▶ **WORK INSTRUCTIONS**:
The output should be all lines of the entries below in which the word "movers" occurs.

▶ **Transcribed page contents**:
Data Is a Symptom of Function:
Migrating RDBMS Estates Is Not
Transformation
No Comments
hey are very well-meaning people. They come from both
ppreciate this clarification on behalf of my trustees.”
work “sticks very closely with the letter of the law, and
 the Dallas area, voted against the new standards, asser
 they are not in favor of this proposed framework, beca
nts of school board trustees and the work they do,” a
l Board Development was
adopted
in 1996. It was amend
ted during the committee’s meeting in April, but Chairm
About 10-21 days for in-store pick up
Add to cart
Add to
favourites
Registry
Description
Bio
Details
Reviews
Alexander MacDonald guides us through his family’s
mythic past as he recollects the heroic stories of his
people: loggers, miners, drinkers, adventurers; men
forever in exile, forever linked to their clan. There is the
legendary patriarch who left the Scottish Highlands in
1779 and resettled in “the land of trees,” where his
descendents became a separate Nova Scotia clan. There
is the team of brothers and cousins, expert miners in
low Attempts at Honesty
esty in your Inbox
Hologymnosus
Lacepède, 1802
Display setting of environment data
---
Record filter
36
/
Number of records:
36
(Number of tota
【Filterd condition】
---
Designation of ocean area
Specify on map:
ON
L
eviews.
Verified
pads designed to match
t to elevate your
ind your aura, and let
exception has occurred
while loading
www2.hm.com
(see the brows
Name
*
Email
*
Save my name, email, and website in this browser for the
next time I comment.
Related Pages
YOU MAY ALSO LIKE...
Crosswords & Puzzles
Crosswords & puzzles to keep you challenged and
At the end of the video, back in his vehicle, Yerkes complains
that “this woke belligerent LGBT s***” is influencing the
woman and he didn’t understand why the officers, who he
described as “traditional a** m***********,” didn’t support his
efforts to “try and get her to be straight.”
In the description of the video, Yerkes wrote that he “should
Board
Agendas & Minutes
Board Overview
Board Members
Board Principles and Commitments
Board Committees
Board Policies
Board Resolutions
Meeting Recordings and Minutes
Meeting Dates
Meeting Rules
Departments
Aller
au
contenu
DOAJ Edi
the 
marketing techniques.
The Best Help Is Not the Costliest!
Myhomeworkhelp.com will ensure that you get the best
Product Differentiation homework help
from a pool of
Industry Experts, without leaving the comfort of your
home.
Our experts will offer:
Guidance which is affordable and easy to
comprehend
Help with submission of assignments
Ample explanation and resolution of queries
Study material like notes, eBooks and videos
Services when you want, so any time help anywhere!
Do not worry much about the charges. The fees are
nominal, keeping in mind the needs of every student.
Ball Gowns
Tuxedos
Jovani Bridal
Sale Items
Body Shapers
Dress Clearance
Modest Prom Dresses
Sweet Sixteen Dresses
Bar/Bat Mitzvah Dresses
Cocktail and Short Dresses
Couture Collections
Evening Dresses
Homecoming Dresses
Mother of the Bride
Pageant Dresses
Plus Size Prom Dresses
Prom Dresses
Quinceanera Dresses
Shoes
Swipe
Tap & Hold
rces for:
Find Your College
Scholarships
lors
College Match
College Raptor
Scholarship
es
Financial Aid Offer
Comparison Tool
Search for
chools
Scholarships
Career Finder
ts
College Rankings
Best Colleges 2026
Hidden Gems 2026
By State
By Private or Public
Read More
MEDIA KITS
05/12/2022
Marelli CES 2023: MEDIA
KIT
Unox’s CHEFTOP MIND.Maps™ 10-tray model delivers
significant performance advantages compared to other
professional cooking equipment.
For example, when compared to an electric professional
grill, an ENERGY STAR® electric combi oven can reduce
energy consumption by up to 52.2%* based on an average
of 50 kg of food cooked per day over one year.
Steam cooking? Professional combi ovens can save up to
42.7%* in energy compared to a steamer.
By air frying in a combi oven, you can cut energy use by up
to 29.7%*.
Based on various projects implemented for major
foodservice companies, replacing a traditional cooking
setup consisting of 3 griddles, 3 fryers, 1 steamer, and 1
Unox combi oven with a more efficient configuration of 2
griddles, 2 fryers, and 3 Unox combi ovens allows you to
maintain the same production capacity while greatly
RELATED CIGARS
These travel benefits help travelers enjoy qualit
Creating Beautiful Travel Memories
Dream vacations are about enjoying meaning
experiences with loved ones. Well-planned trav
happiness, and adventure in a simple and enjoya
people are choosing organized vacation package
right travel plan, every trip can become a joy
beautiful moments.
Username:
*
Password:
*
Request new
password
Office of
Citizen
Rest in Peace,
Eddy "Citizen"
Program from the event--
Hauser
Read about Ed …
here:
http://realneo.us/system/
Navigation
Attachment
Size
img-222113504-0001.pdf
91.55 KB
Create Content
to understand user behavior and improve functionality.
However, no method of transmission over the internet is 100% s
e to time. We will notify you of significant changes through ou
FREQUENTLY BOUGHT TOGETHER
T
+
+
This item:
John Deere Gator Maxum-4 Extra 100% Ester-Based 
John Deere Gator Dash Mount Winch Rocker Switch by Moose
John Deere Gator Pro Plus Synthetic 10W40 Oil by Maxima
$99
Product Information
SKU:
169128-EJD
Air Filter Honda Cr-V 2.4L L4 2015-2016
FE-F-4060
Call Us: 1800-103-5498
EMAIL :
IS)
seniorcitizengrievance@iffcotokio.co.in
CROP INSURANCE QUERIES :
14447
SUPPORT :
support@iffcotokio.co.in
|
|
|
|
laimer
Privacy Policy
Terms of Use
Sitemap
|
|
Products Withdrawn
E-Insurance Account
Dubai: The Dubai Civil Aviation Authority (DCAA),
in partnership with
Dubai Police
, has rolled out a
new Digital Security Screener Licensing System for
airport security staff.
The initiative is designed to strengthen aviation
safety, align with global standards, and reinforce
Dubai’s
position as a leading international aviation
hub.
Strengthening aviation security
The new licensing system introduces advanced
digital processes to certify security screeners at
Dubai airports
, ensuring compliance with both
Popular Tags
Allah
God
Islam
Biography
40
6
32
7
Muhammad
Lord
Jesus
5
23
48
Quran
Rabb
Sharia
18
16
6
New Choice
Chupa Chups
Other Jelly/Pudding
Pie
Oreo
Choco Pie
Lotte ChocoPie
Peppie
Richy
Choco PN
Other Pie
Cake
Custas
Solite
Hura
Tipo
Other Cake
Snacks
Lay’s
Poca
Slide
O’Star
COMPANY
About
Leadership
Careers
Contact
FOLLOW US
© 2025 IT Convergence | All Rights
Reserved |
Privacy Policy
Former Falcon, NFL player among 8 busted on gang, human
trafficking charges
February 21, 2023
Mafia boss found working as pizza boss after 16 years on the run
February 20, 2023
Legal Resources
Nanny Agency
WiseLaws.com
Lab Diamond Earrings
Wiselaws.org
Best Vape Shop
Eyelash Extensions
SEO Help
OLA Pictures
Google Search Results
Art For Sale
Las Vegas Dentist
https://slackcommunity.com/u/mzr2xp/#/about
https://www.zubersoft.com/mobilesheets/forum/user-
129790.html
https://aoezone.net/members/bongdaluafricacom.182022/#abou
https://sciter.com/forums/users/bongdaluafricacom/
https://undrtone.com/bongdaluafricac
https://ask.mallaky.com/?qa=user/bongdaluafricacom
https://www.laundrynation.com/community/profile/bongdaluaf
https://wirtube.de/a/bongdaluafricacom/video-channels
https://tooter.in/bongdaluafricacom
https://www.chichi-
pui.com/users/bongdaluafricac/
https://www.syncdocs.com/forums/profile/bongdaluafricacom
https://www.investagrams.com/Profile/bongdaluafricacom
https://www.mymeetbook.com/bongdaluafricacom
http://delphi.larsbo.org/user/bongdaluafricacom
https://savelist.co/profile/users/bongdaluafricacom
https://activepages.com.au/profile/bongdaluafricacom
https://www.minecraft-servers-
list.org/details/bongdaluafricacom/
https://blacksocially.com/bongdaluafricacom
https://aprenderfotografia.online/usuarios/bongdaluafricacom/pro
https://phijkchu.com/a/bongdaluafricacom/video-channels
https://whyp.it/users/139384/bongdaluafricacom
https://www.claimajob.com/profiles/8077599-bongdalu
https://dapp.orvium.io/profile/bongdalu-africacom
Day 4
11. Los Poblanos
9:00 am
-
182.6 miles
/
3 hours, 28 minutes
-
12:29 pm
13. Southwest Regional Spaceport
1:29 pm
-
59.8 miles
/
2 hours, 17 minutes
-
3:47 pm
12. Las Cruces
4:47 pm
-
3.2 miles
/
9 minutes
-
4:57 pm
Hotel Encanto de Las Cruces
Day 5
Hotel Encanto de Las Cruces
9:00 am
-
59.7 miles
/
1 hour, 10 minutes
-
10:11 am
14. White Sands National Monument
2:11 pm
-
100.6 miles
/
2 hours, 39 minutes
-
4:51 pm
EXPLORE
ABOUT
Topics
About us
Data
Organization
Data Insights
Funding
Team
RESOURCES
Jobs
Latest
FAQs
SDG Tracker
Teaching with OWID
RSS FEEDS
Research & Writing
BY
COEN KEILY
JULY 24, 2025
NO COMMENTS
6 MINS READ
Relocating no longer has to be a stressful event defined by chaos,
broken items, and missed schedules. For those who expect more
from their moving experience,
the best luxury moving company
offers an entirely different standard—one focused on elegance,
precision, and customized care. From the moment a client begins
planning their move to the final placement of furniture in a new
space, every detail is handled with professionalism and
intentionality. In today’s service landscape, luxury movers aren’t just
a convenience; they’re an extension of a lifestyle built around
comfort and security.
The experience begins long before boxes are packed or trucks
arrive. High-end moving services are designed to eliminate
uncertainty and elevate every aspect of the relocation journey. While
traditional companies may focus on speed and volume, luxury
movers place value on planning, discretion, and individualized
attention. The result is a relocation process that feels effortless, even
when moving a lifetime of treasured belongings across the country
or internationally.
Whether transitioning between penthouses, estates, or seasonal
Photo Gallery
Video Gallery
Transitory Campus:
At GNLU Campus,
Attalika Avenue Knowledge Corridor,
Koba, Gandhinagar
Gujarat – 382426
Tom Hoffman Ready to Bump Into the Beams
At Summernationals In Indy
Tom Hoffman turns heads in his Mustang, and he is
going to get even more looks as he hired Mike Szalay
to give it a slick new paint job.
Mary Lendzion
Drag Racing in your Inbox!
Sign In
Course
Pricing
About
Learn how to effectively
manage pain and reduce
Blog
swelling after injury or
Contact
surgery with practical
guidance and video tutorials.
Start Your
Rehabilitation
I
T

▶ **ANSWER FOR THE TASK**:
intentionality. In today’s service landscape, luxury movers aren’t just
movers place value on planning, discretion, and individualized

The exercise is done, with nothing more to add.